A couple of days ago, we dissected the "other," recent hit piece on the McCain family. "Make Believe Maverick," published in the 16 October edition of Rolling Stone, is nothing more than an effort to demolish Senator McCain's military career--and reputation.
Writer Tim Dickinson, who assembled the smear job, is an alumnus of Mother Jones, so it's no surprise that the article is long on imputation and short on fact. In fact, Stuart Koehl of The Weekly Standard aptly describes it as "insinuendo," borrowing a phrase developed by one of his friends.
Put another way, Dickinson's piece is "a mix of half-truths, misdirections, hearsay, gossip and outright lies written by somebody who either has no ability to evaluate the information he was given, or more likely) just doesn't give a damn."
Well said. In fact, we recommend Mr. Koehl's thorough deconstruction of the Rolling Stone article, since he raises points that weren't covered in our review. Of particular interest is his take on Colonel John Dramesi, another former POW who emerges as a critic of McCain's conduct in North Vietnam. While no one doubts Dramesi's valor--witness his two escape attempts from an enemy prison--he remains a controversial figure within the POW community. As Koehl writes:
Dickinson does not mention, in his breathless recounting of Dramesi's two escape attempts that, as a result of his actions, all the POWs in Dramesi's camp were subjected to harsh punishments, causing the senior POWs there to place strict conditions (including the possibility of outside assistance) on all future escape attempts. Dramesi apparently opposed this ruling, because it was a technical violation of the Code of Conduct (a prisoner shall always endeavor to escape and return to duty), but the camp leadership made a pragmatic decision based upon the probability of success and the costs of failure.
Mr. Koehl also unearthed a review of Dramesi's prison memoir (Code of Honor) which raises questions about his recollections of the POW experience. The review appeared in an Air Force professional journal in 1977; it was written by another survivor of the Hanoi Hilton, Lieutenant Colonel Jon Reynolds. A couple of paragraphs aptly summarize Dramesi's mixed legacy:
COLONEL DRAMESI remains a controversial figure. Most former POWs who know him, or who have read Code of Honor, give him either their wholehearted endorsement or condemnation. Very few take their stance in-between. To be sure, he deserves a measure of criticism. That which he leaves unsaid destroys, in part, his credibility. For example, he might have mentioned the barbaric reprisals by the Vietnamese on all members of the Zoo compound for his attempted escape--reprisals of such intensity and duration that many were reluctant ever again to endorse or authorize an escape that lacked any reasonable chance of success.
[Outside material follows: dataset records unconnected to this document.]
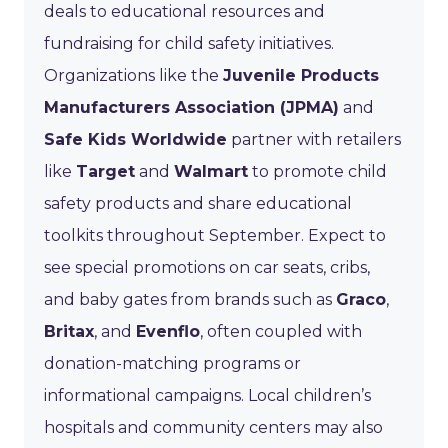
deals to educational resources and
fundraising for child safety initiatives.
Organizations like the
Juvenile Products
Manufacturers Association (JPMA)
and
Safe Kids Worldwide
partner with retailers
like
Target
and
Walmart
to promote child
safety products and share educational
toolkits throughout September. Expect to
see special promotions on car seats, cribs,
and baby gates from brands such as
Graco
,
Britax
, and
Evenflo
, often coupled with
donation-matching programs or
informational campaigns. Local children’s
hospitals and community centers may also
One also grows weary of reading in the first person singular. John Dramesi wrote the book. That he is its hero is admissible. But there were more tough men in Hanoi than he would lead you to believe. And there were men equally committed to that ultimate form of resistance--escape. The well planned escape of McKnight and Coker, for example, was far more successful than Dramesi's. And it was not a spontaneous operation, as the uninitiated reader is lead to believe. Dramesi's greatest Haw, however, was in his own physical and mental strength, so singular and of such forcefulness that he apparently could not comprehend or tolerate the performance of those who could not match it. One wonders how he interpreted Admiral Stockdale's prison mandate: "unity over self."
We agree with Reynolds' observation that there were many tough men in Hanoi--and one of them was named John McCain.
But then again, that doesn't exactly fit the Rolling Stone narrative.
ADDENDUM: We're still waiting for the "expose" on Mr. McCain's admitted infidelity during the years after his return from Vietnam. Many of us have long believed that an article on his indiscretions is in the works, or simply awaiting publication. With two weeks until election day, that "other shoe" may be about to drop.